Em fevereiro de 1953, as tropas coloniais portuguesas iniciaram uma campanha de terror contra os forros suspeitos de conspirar contra a ordem colonial. Os presos eram conduzidos ao pontão de Fernão Dias, onde eram agrilhoados e submetidos a torturas que incluíam choques elétricos e afogamento. O número exato de mortos permanece incerto até hoje: enquanto as fontes portuguesas apontam para cerca de 200 vítimas, as fontes são-tomenses falam em aproximadamente 1.032 mortos. A historiadora Inês Rodrigues documentou essa discrepância, que em si mesma revela a tentativa colonial de minimizar o alcance da brutalidade praticada.
Entre as figuras identificadas como responsáveis ou envolvidas no massacre estão nomes como Alfredo Correia Nobre, coronel que atuava como lugar-tenente do governador representante, Firmino Abrantes, inspetor de Ensino e curador dos Indígenas, e Armando Lopes da Cruz, magistrado que participou dos processos contra os detidos. Também foram citados Raúl Simões Dias, presidente da Câmara, e figuras religiosas como o padre Monteiro, vigário-geral, e Martinho Pinto da Rocha, pároco membro do Conselho do Governo. A abrangência dos envolvidos demonstra que a repressão não foi um ato isolado de indivíduos exaltados, mas uma ação sistemática do aparato colonial.
Nos autos de confissão obtidos pelas forças de segurança, o nome do engenheiro agrônomo Salustino da Graça do Espírito Santo aparecia como suposto líder da revolução, descrito como seu instigador e preparador, chegando a ser rotulado de futuro rei da ilha. A natureza dessas confissões, obtidas sob tortura, levanta sérias dúvidas sobre sua veracidade, e muitos historiadores as consideram fabricações destinadas a justificar a repressão já em curso.

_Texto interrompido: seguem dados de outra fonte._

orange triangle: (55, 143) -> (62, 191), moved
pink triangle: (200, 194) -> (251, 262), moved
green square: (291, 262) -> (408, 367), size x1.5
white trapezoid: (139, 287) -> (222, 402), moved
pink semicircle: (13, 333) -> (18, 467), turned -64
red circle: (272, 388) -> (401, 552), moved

Um papel fundamental para frear a violência foi desempenhado pelo advogado português Manuel João de Palma Carlos, cuja atuação em defesa dos são-tomenses foi decisiva para pôr fim à vaga de repressão. Sua coragem em defender os perseguidos num contexto colonial adverso representa um raro exemplo de solidariedade jurídica atravessando as linhas do poder imperial.
No folclore local, o pontão de Fernão Dias tornou-se um lugar carregado de memória dolorosa. Conta a tradição que ainda hoje é possível ouvir naquele local o arrastar dos grilhões dos prisioneiros, bem como os seus quidalês, palavra derivada da expressão portuguesa "aqui d'el rei", os gritos de socorro daqueles que foram torturados e mortos. Essa memória oral transforma o espaço físico num memorial vivo, preservando o sofrimento das vítimas nas gerações seguintes.

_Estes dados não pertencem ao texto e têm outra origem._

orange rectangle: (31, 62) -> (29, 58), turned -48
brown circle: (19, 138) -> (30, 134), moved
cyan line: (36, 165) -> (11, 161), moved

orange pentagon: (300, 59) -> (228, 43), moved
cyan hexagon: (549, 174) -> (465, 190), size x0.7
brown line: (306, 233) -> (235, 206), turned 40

O impacto político do massacre foi imenso e paradoxal para os colonizadores: em vez de sufocar qualquer resistência, o evento gerou a faísca que acendeu o movimento nacionalista são-tomense. As vítimas do massacre foram elevadas à condição de heróis e mártires da liberdade, e a data de 3 de fevereiro passou a ser celebrada como feriado nacional sob a denominação de Dia dos Mártires, após a independência do país em 1975.
O Museu Nacional de São Tomé e Príncipe criou uma sala dedicada ao massacre, com fotografias que documentam os massacrados de fevereiro de 1953. Esse espaço funciona tanto como registro histórico quanto como instrumento pedagógico, garantindo que as gerações futuras conheçam a brutalidade que seus antepassados enfrentaram. A escritora santomense Conceição Lima também teceu ao longo de sua obra literária inúmeras referências a esse evento, transformando a memória coletiva em arte e mantendo viva a chama da identidade nacional forjada no sofrimento.
O Massacre de Batepá é hoje reconhecido internacionalmente como um crime colonial e como prova do caráter violento da dominação portuguesa no ultramar africano. Mesmo décadas após a independência, seu legado permanece central para compreender a formação da identidade são-tomense, a construção do estado nacional e a relação complexa que o arquipélago ainda mantém com seu passado colonial.